NV40 floating point performance?

MDolenc · Mar 28, 2004

nutball said:
Does DX9 even support blending into FP render targets?

It does now. Don't remember when it was put in spec though. I think it was at the same time when antialiasing for render target textures came in so 9.0a or 9.0b?

From what I heard "future hwardware" should have significantly higher float performance, but half still remains faster.

Even on NV3x you will see that half is a bit faster even when registers are not a problem.

991060 · Mar 28, 2004

nutball said:
Does DX9 even support blending into FP render targets? ISTR reading a Microsoft presentation around NV30/R300 launch-time that said it didn't.

Last time I checked the spec, NO.

nutball said:
This might be the reason for NV (and to some degree ATI) to be enamoured of OpenGL. They can introduce extensions to expose new hardware functionality in a much simpler way than trying to cajole MS into tweaking the DX specs.

Yes, I know what you and Chalnoth suggested. But MRTs and general FP texture are already written into the spec for over 18 months. Isn't it good for nVIDIA to let D3D folks know NV40 can finally delivery these 2 import features( I was saying:" Wow, NV40 rocks!" when seeing these 2 features mentioned in the OpenGL paper

)? I can only think nVIDIA may not be 100% sure that these 2 features can be used in D3D flawlessly.

KimB · Mar 28, 2004

They're not only delivering them, but taking the features a step further, with full FP16 filtering support. This makes the storage of HDR textures a reality, something which may help to simplify some calculations. Much more importantly, however, FP16 blending is supported. This makes HDR much, much easier to accomplish.

Full and complete support for FP16 render targets and textures could well be the most exciting part of the architecture, in my mind.

Arun · Mar 28, 2004

991060 said:
Uttar said:

Register penalties remain the primary problem in the NV4x architecture.

Click to expand...

Agreed.

Then why did you did you believe the NV40 has less per-pipeline raw power?

991060 said:
Uttar said:

The cost of texturing, calculated in lost arithmetic efficiency, is also increased because you lose an ALU for only ONE texturing operation;
Uttar

Click to expand...

Not necessarily, what if NV4X's primary ALU can only do 1 tex fetch per clock?

That's what I said:

Uttar said:
NVIDIA has however probably also reduced the number of certain key special-operation units in each of those ALUs in order to reduce their cost though.
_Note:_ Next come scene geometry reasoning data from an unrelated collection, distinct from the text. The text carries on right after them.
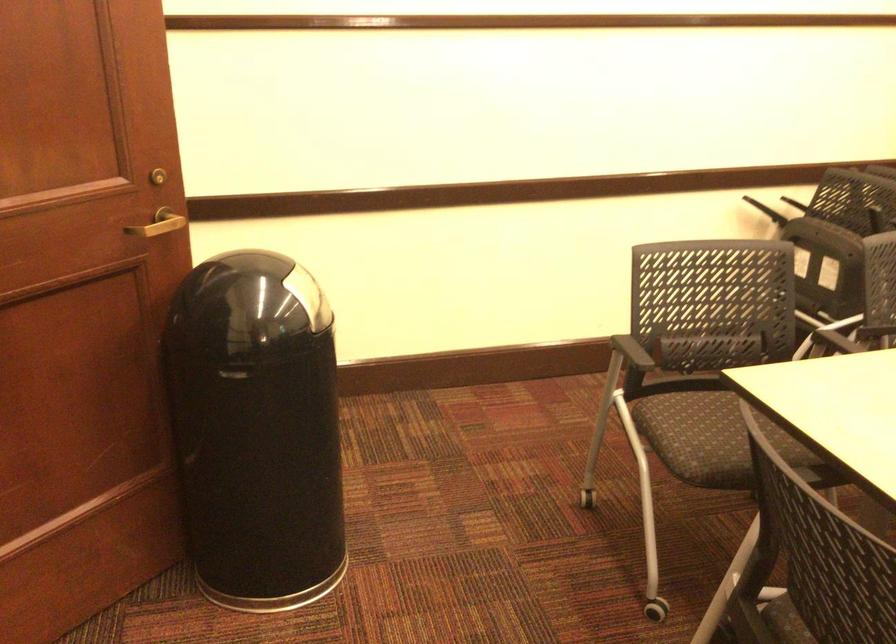 Identify the location of trash can flap. (308, 297). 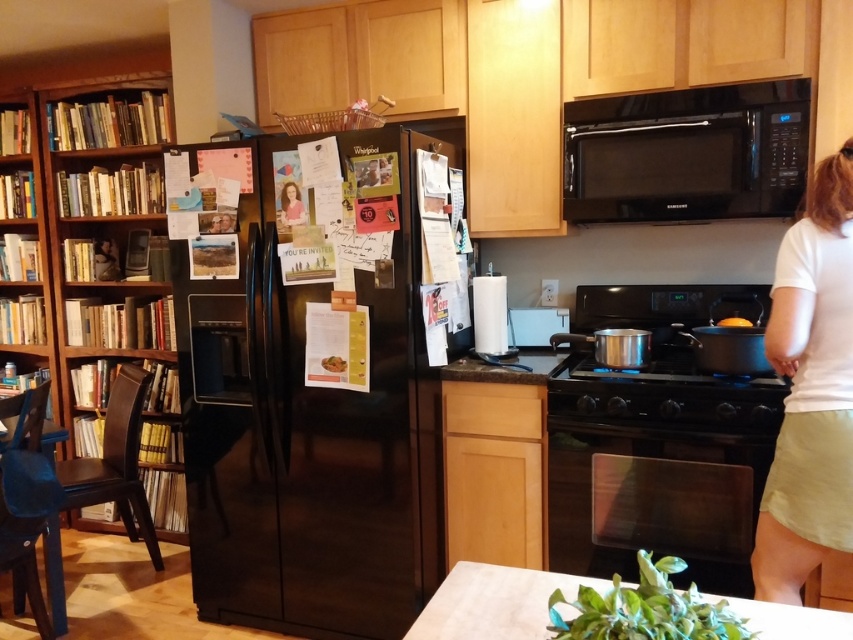 Question: Which of the following is the farthest from the observer?

Choices:
 (A) (97, 99)
 (B) (463, 564)

Answer: (A)

Question: Is the position of black matte refrigerator at center less distant than that of black glass oven at lower center?

Choices:
 (A) yes
 (B) no

Answer: (B)

Question: Is black glossy microwave at upper center to the right of white matte countertop at lower center from the viewer's perspective?

Choices:
 (A) yes
 (B) no

Answer: (A)

Question: Which point appears farthest from the camera in this image?

Choices:
 (A) (688, 550)
 (B) (773, 632)
 (C) (828, 458)
 (D) (180, 360)

Answer: (D)

Question: Which of these objects is positioned closest to the wooden bookshelf at left?

Choices:
 (A) black matte refrigerator at center
 (B) white cotton shirt at right
 (C) black glass oven at lower center

Answer: (A)

Question: Does black glossy microwave at upper center appear on the right side of black glass oven at lower center?

Choices:
 (A) no
 (B) yes

Answer: (B) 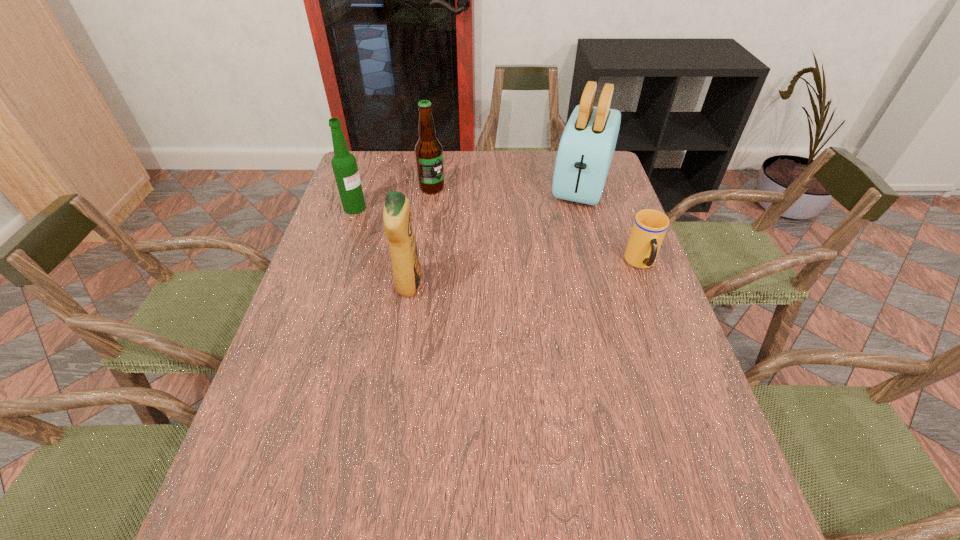 Image resolution: width=960 pixels, height=540 pixels. I want to click on vacant space situated 0.220m on the side of the toaster with the lever, so click(x=562, y=254).

The image size is (960, 540). In order to click on vacant space positioned on the label of the right beer bottle in this screenshot , I will do `click(466, 219)`.

Locate an element on the screen. free location located on the label of the right beer bottle is located at coordinates (455, 209).

Where is `free spot located on the label of the right beer bottle`? free spot located on the label of the right beer bottle is located at coordinates tap(502, 252).

At what (x,y) coordinates should I click in order to perform the action: click on vacant region located 0.100m on the label of the nearer beer bottle. Please return your answer as a coordinate pair (x, y). This screenshot has height=540, width=960. Looking at the image, I should click on (388, 221).

Locate an element on the screen. This screenshot has height=540, width=960. free location located on the label of the nearer beer bottle is located at coordinates (380, 219).

You are a GUI agent. You are given a task and a screenshot of the screen. Output one action in this format:
    pyautogui.click(x=<x>, y=<y>)
    Task: Click on the free space located on the label of the nearer beer bottle
    
    Given the screenshot: What is the action you would take?
    pyautogui.click(x=406, y=229)

Where is `toaster located at the far edge`? toaster located at the far edge is located at coordinates (587, 145).

The image size is (960, 540). I want to click on beer bottle present at the far edge, so click(x=428, y=150).

This screenshot has width=960, height=540. I want to click on object located at the left edge, so click(344, 164). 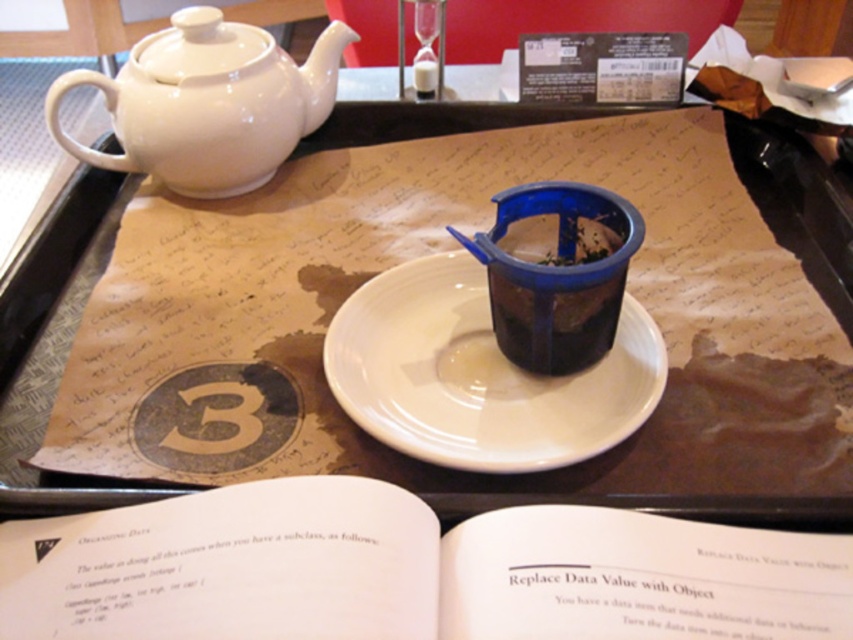 Is white paper book at center to the right of white glossy teapot at upper left from the viewer's perspective?

Indeed, white paper book at center is positioned on the right side of white glossy teapot at upper left.

Is point (490, 515) farther from camera compared to point (148, 125)?

No, (490, 515) is closer to viewer.

Locate an element on the screen. Image resolution: width=853 pixels, height=640 pixels. white paper book at center is located at coordinates (410, 572).

How much distance is there between white paper book at center and matte plastic cup at center?

4.95 inches

Who is more forward, (726, 611) or (688, 506)?

Point (726, 611) is in front.

The width and height of the screenshot is (853, 640). I want to click on white paper book at center, so click(x=410, y=572).

In the scene shown: Is white ceramic saucer at center further to the viewer compared to white glossy teapot at upper left?

No.

How distant is white ceramic saucer at center from white glossy teapot at upper left?

white ceramic saucer at center is 10.85 inches from white glossy teapot at upper left.

The height and width of the screenshot is (640, 853). In order to click on white ceramic saucer at center in this screenshot , I will do (x=479, y=376).

Image resolution: width=853 pixels, height=640 pixels. What are the coordinates of `white ceramic saucer at center` in the screenshot? It's located at (479, 376). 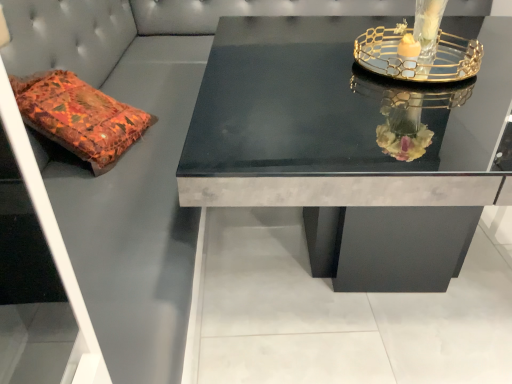 What do you see at coordinates (419, 49) in the screenshot? I see `clear glass candle holder at upper right` at bounding box center [419, 49].

This screenshot has width=512, height=384. What are the coordinates of `clear glass candle holder at upper right` in the screenshot? It's located at (419, 49).

Locate an element on the screen. This screenshot has width=512, height=384. black marble table at center is located at coordinates (350, 146).

The image size is (512, 384). What do you see at coordinates (350, 146) in the screenshot? I see `black marble table at center` at bounding box center [350, 146].

The width and height of the screenshot is (512, 384). I want to click on clear glass candle holder at upper right, so click(x=419, y=49).

Visually, is clear glass candle holder at upper right positioned to the left or to the right of black marble table at center?

clear glass candle holder at upper right is positioned on black marble table at center's right side.

Between clear glass candle holder at upper right and black marble table at center, which one is positioned behind?

clear glass candle holder at upper right is further away from the camera.

Considering the points (413, 67) and (259, 26), which point is in front, point (413, 67) or point (259, 26)?

The point (413, 67) is more forward.

From the image's perspective, which is above, clear glass candle holder at upper right or black marble table at center?

clear glass candle holder at upper right.

From a real-world perspective, is clear glass candle holder at upper right under black marble table at center?

Actually, clear glass candle holder at upper right is physically above black marble table at center in the real world.

Is clear glass candle holder at upper right thinner than black marble table at center?

Correct, the width of clear glass candle holder at upper right is less than that of black marble table at center.

Considering the sizes of objects clear glass candle holder at upper right and black marble table at center in the image provided, who is taller, clear glass candle holder at upper right or black marble table at center?

Standing taller between the two is black marble table at center.

Between clear glass candle holder at upper right and black marble table at center, which one has smaller size?

clear glass candle holder at upper right is smaller.

Is clear glass candle holder at upper right positioned beyond the bounds of black marble table at center?

clear glass candle holder at upper right lies outside black marble table at center's area.

Is the surface of clear glass candle holder at upper right in direct contact with black marble table at center?

No, clear glass candle holder at upper right is not in contact with black marble table at center.

Is clear glass candle holder at upper right aimed at black marble table at center?

No, clear glass candle holder at upper right does not turn towards black marble table at center.

What's the angular difference between clear glass candle holder at upper right and black marble table at center's facing directions?

clear glass candle holder at upper right and black marble table at center are facing 7.48 degrees away from each other.

Identify the location of table in front of the clear glass candle holder at upper right. The image size is (512, 384). (350, 146).

In the scene shown: Is black marble table at center to the right of clear glass candle holder at upper right from the viewer's perspective?

In fact, black marble table at center is to the left of clear glass candle holder at upper right.

Relative to clear glass candle holder at upper right, is black marble table at center in front or behind?

black marble table at center is in front of clear glass candle holder at upper right.

Does point (357, 265) come farther from viewer compared to point (459, 58)?

Yes, point (357, 265) is behind point (459, 58).

From the image's perspective, is black marble table at center below clear glass candle holder at upper right?

Indeed, from the image's perspective, black marble table at center is shown beneath clear glass candle holder at upper right.

From a real-world perspective, which is physically below, black marble table at center or clear glass candle holder at upper right?

black marble table at center is physically lower.

Can you confirm if black marble table at center is wider than clear glass candle holder at upper right?

Answer: Indeed, black marble table at center has a greater width compared to clear glass candle holder at upper right.

Who is shorter, black marble table at center or clear glass candle holder at upper right?

Standing shorter between the two is clear glass candle holder at upper right.

Is black marble table at center smaller than clear glass candle holder at upper right?

Actually, black marble table at center might be larger than clear glass candle holder at upper right.

Can we say black marble table at center lies outside clear glass candle holder at upper right?

Indeed, black marble table at center is completely outside clear glass candle holder at upper right.

Based on the photo, is black marble table at center directly adjacent to clear glass candle holder at upper right?

black marble table at center and clear glass candle holder at upper right are not in contact.

Is black marble table at center oriented towards clear glass candle holder at upper right?

No.

Where is `candle holder above the black marble table at center (from a real-world perspective)`? The width and height of the screenshot is (512, 384). candle holder above the black marble table at center (from a real-world perspective) is located at coordinates (419, 49).

The width and height of the screenshot is (512, 384). In order to click on candle holder behind the black marble table at center in this screenshot , I will do pos(419,49).

Where is `candle holder above the black marble table at center (from the image's perspective)`? This screenshot has width=512, height=384. candle holder above the black marble table at center (from the image's perspective) is located at coordinates (419, 49). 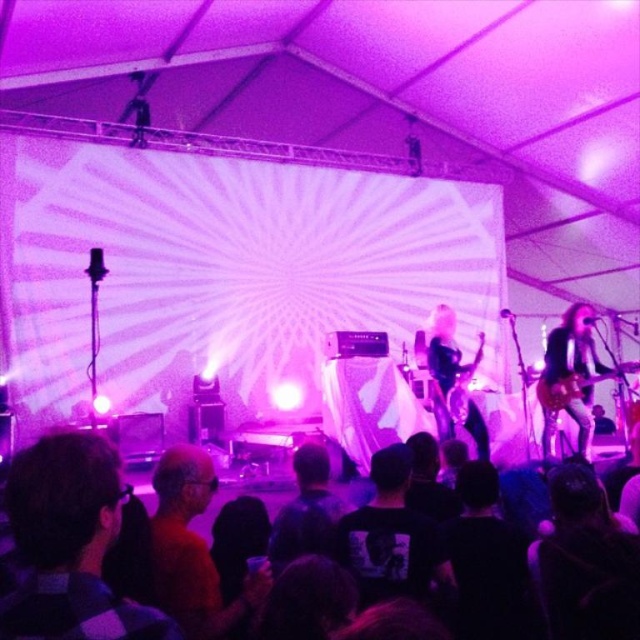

I know that sentence wasn't too comprehensible, but eh

My point is, even if they slightly reduce cost of this big ALU (by reducing the number of RCP units in it IIRC), you still can't do a MAD at the same time. So the cost, transistor-wise, is slightly lower while the cost performance-wise is a fair bit higher.

Uttar

nutball · Mar 28, 2004

Chalnoth said:
Full and complete support for FP16 render targets and textures could well be the most exciting part of the architecture, in my mind.

Yep. For my applications it's a shame it's not FP32, I guess that will have to wait until NV5x. But FP16 is a massive step forward!

I wasn't going to buy an NV40, until I found out it had FP blending

Now I've got to work out how to get 100+Watts of heat out of my case quietly!

KimB · Mar 28, 2004

nutball said:
Yep. For my applications it's a shame it's not FP32, I guess that will have to wait until NV5x. But FP16 is a massive step forward!

What would you use FP32 filtering and blending for?

nutball · Mar 28, 2004

Chalnoth said:
nutball said:

Yep. For my applications it's a shame it's not FP32, I guess that will have to wait until NV5x. But FP16 is a massive step forward!

Click to expand...

What would you use FP32 filtering and blending for?

It's the blending I'm really after, for this sort of thing:

http://www.gpgpu.org/

I have a number applications in mind, fluid dynamics and radiative transfer being the primary examples.

KimB · Mar 28, 2004

Well, as with previous hardware, if you need to do it, you should be able to. It'll just be slower. Use two textures. One pass you render to texture 1 and read from texture 2. The next pass you read from texture 1 and render to texture 2, and so on. If you're not doing realtime work, this shouldn't be a problem. Personally, I'm not entirely sure that it will be important to optimize FP32 blending for reason of games, and for anything else, if it's not realtime, who cares about a few % performance?

991060 · Mar 28, 2004

Chalnoth said:
They're not only delivering them, but taking the features a step further, with full FP16 filtering support. This makes the storage of HDR textures a reality, something which may help to simplify some calculations. Much more importantly, however, FP16 blending is supported. This makes HDR much, much easier to accomplish.

Full and complete support for FP16 render targets and textures could well be the most exciting part of the architecture, in my mind.

Errr, maybe I'm not stating my idea clearly enough....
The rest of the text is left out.